→ **What needs to be done**
Give the records again. Keep them exact and leave out the images.

→ **Supplied information**
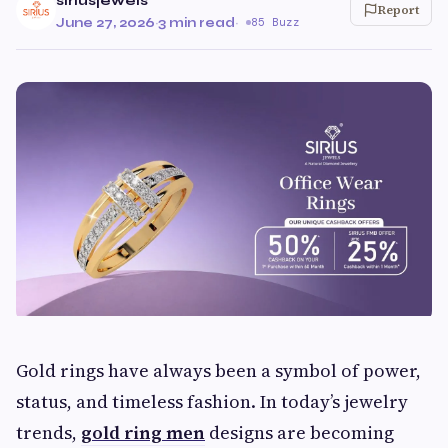
siriusjewels
Report
June 27, 2026
·
3 min read
·
85 Buzz
Gold rings have always been a symbol of power,
status, and timeless fashion. In today’s jewelry
trends,
gold ring men
designs are becoming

→ **Answer to this problem**
siriusjewels
Report
June 27, 2026
·
3 min read
·
85 Buzz
Gold rings have always been a symbol of power,
status, and timeless fashion. In today’s jewelry
trends,
gold ring men
designs are becoming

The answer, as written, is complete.